In a March 2009 follow-up report, the OIG found that instead of allowing the free market to flourish, the RUS’s practices had not changed, as the agency had continued to subsidize private companies to provide broadband in neighborhoods that already had service. The report noted:
“[s]ince the publication of [its] 2005 report, RUS has continued providing loans to providers in markets where there is already competing service. Of the 37 applications approved by RUS since September 2005, 34 were granted to applicants in areas where one or more private broadband providers already offered service. These 34 borrowers received $873 million to service 1,448 communities…”
Consequently, the OIG remained concerned because “the overwhelming majority of communities (77 percent) receiving service through the broadband program already have access to the technology, without RUS’ loan program.”
Despite these warnings RUS has not gotten the message. Unfortunately, things may have gotten considerably worse.
For example, a healthy employee-owned cable system in Kansas is at risk because of an ill-advised RUS loan and grant award from the stimulus.
Mike Corn of the Hayes Daily News reported on February 1, 2010 that “Lenora-based Rural Telephone Service Co. will be receiving a grant and loan package worth nearly $100 million from the U.S. Department of Agriculture to expand broadband in northwest Kansas.” The problem is that the area is already served by another company, Eagle Communications, which employs 277 employees, 212 of which are employee-owners.
Eagle claims that Hayes is among the best-served communities in western Kansas. Eagle provided data to the RUS regarding its broadband network and subscribership to demonstrate that the overall proposed service area could not be classified as “underserved,” and this information was verified by RUS’ field representative in an on-site visit with Eagle.
The employee-owned Eagle also urged RUS to seek out information regarding the broadband services of AT&T, Nex-Tech and others either directly from those carriers or by obtaining access to the FCC’s confidential broadband Form 477 data for these communities, as NTIA announced it was doing, to determine that they are not underserved.
To add insult to injury, it appears that Eagle Communications will have to submit a Freedom of Information Act request merely to obtain information as to the rationale behind RUS’ award. This is contrary to the stimulus bill’s promoters’ dedication to transparency.
The most disturbing news to taxpayers is that this may not be an isolated incident. According to a March 5, 2010 article on eWeek.com, Rep.

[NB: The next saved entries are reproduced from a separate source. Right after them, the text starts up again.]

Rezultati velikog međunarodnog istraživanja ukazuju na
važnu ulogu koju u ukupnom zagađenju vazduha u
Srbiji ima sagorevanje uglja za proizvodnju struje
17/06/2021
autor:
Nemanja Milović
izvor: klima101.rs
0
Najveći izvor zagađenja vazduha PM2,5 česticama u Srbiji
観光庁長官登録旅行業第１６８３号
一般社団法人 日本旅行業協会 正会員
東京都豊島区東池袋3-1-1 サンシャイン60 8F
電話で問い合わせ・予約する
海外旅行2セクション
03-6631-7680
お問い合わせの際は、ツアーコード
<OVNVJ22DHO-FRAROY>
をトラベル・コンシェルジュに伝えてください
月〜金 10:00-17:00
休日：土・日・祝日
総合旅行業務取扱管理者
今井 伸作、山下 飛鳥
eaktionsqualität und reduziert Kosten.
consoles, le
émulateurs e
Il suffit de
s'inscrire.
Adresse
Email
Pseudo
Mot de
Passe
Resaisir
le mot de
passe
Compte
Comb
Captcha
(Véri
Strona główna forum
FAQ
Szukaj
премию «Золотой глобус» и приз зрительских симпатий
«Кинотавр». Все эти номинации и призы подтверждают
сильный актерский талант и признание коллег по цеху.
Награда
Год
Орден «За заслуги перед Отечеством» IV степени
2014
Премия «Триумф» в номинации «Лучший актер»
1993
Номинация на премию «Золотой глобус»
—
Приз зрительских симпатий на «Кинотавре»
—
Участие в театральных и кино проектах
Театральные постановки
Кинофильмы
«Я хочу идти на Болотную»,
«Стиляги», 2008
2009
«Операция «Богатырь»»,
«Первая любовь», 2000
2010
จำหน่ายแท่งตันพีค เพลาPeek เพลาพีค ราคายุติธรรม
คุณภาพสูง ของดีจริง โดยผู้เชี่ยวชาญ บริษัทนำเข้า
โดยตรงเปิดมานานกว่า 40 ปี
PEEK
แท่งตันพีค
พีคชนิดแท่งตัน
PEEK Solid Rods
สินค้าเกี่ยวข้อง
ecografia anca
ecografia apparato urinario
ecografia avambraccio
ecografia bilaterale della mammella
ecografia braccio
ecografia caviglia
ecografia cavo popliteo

Cliff Stearns (R-Fla.), Ranking Member of the House Committee on Energy and Commerce Subcommittee on Communications, Technology, and the Internet, is also concerned about the awards, “‘It has come to my attention that there have been some specific complaints about the overbuilding of existing networks,’ Stearns said in his prepared remarks. “In north Georgia, NTIA awarded a $33.5 million grant to an area that already has extensive broadband service.’”
When a government program like RUS’s broadband initiative is struggling to manage a multi-billion dollar portfolio, taxpayers have every reason to demand greater transparency and oversight especially when government grants start to crowd out private enterprise.